La communauté scientifique est en émoi. Depuis quelques temps, une vague de suicides parcourt ses rangs sans qu’il soit possible d’en identifier clairement les causes. Pour autant, il est vrai que l’ensemble des expériences menées par les grands centres de recherche aboutissent depuis quelques mois à des résultats incompréhensibles défiant toutes les lois jusque-là établies par la science. Les plus pragmatiques des cerveaux auraient de quoi se voir anéantis par la remise en cause des préceptes sur lesquels s’établissent leurs connaissances mais de là à se donner délibérément la mort, il y a un pas sur lequel l’inspecteur Da Shi a bien l’intention de se pencher. Rien ne laissait par exemple présager que Vera Ye mette subitement fin à ses jours, plongeant dans le deuil et la stupéfaction ses proches dont Saul Durand son collaborateur mais aussi Auggie, Jin, Will et Jack tous physiciens de leur état et amis indéfectibles à la ville. Les chiens ne faisant pas des chats, il se trouve que Ye Wenjie, la mère de la défunte, était elle aussi une ancienne grande chercheuse, ayant exercé ses fonctions en Chine du temps où Mao et sa « Révolution Culturelle » se chargeaient de se débarrasser de l’ensemble des têtes pensantes du pays. Un état de faits auquel son père, professeur à l’université, n’avait malheureusement pu se soustraire, mort publiquement sous les yeux de la jeune fille alors que celui-ci se refusait à renier les principes fondateurs de la physique moderne. Ce qui intrigue également Da Shi, c’est que se trouvait auprès de certains suicidés un casque de réalité virtuelle dont la technologie dépasse de loin celle utilisée par les concepteurs de jeux vidéos. De fil en aiguille, celui de Vera se retrouve dans les mains de Jin qui va alors découvrir un univers imaginaire aux obscurs enjeux. De son côté, et alors qu’elle est en passe de concevoir des nanofibres aux propriétés exceptionnelles, Auggie commence à voir défiler dans son champ de vision un compte à rebours angoissant dont elle ne saisit évidemment pas la signification.
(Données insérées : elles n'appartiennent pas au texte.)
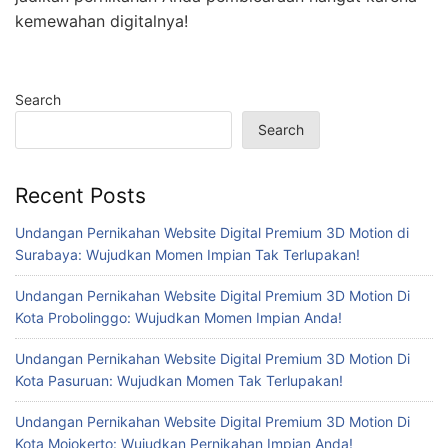
kemewahan digitalnya!
Search
Search
Recent Posts
Undangan Pernikahan Website Digital Premium 3D Motion di
Surabaya: Wujudkan Momen Impian Tak Terlupakan!
Undangan Pernikahan Website Digital Premium 3D Motion Di
Kota Probolinggo: Wujudkan Momen Impian Anda!
Undangan Pernikahan Website Digital Premium 3D Motion Di
Kota Pasuruan: Wujudkan Momen Tak Terlupakan!
Undangan Pernikahan Website Digital Premium 3D Motion Di
Kota Mojokerto: Wujudkan Pernikahan Impian Anda!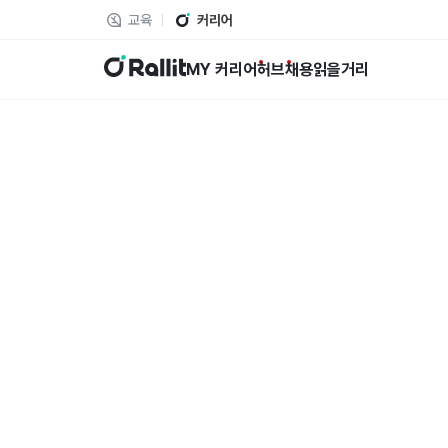
교육
커리어
랠릿
MY 커리어
허브
채용
읽을거리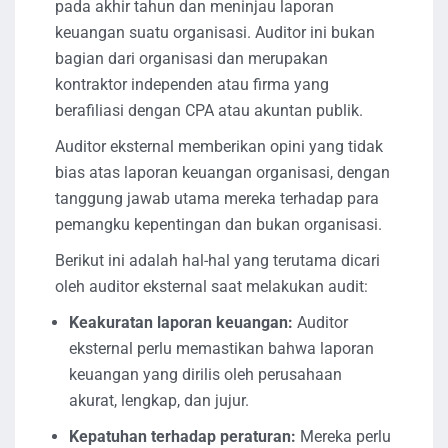
pada akhir tahun dan meninjau laporan
keuangan suatu organisasi. Auditor ini bukan
bagian dari organisasi dan merupakan
kontraktor independen atau firma yang
berafiliasi dengan CPA atau akuntan publik.
Auditor eksternal memberikan opini yang tidak
bias atas laporan keuangan organisasi, dengan
tanggung jawab utama mereka terhadap para
pemangku kepentingan dan bukan organisasi.
Berikut ini adalah hal-hal yang terutama dicari
oleh auditor eksternal saat melakukan audit:
Keakuratan laporan keuangan:
Auditor
eksternal perlu memastikan bahwa laporan
keuangan yang dirilis oleh perusahaan
akurat, lengkap, dan jujur.
Kepatuhan terhadap peraturan:
Mereka perlu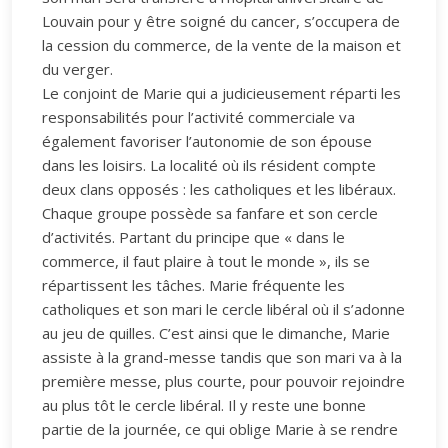
Louvain pour y être soigné du cancer, s’occupera de
la cession du commerce, de la vente de la maison et
du verger.
Le conjoint de Marie qui a judicieusement réparti les
responsabilités pour l’activité commerciale va
également favoriser l’autonomie de son épouse
dans les loisirs. La localité où ils résident compte
deux clans opposés : les catholiques et les libéraux.
Chaque groupe possède sa fanfare et son cercle
d’activités. Partant du principe que « dans le
commerce, il faut plaire à tout le monde », ils se
répartissent les tâches. Marie fréquente les
catholiques et son mari le cercle libéral où il s’adonne
au jeu de quilles. C’est ainsi que le dimanche, Marie
assiste à la grand-messe tandis que son mari va à la
première messe, plus courte, pour pouvoir rejoindre
au plus tôt le cercle libéral. Il y reste une bonne
partie de la journée, ce qui oblige Marie à se rendre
Des univers variés et un drame évitable

Cela fait beaucoup d’éléments à prendre en compte mais au vue de la richesse du roman de Liu Cixin dont la série est l’adaptation, ils sont exposés avec une clarté étonnante. Jusqu’au bout, les événements s’enchaînent avec une fluidité exemplaire alors même que la narration ne se contente pas d’exposer les faits de manière chronologique. Certes, durant les premiers épisodes, on ne comprend pas bien les tenants et les aboutissants de chaque arc narratif mais c’est en grande partie ce qui les rend intrigants : à priori, rien ne les relie entre eux mais ils finissent par former un tout cohérent. On profite alors d’un mélange de sensations où notre époque côtoie celle de la Chine dictatoriale de Mao tandis qu’un univers énigmatique de jeu vidéo se déploie régulièrement sous nos yeux. Et puis le puzzle finit par s’assembler et l’enjeu principal de la série se dessine clairement en un concept stimulant et prometteur. Dès lors, on se demande quels moyens seront mis en œuvre pour tenter de parer à l’inévitable. A ce stade du récit, un nouveau personnage dénommé Wade, sorte de chef des opérations volontairement clivant, fait son apparition. Sa détermination à sauver l’humanité l’autorise à prendre des décisions d’une folle cruauté sans qu’aucun scrupule ne s’empare de lui. Il en résulte une scène d’une violence saisissante qui tend à nous prouver que la série n’hésitera pas à faire preuve de radicalité si le scénario l’exige. Par ailleurs, Auggie, se sentant en partie responsable de ce massacre, en profite pour interroger le spectateur quant à la fameuse formule : « La fin justifie-t-elle les moyens » ? De fait, cette séquence marquante aurait dû faire coup double. Malheureusement, elle perd de son impact dès l’instant où on il apparaît qu’elle était dispensable. En effet, impossible de ne pas imaginer qu’il existait d’autres alternatives bien moins épouvantables que celle déployée à cette occasion.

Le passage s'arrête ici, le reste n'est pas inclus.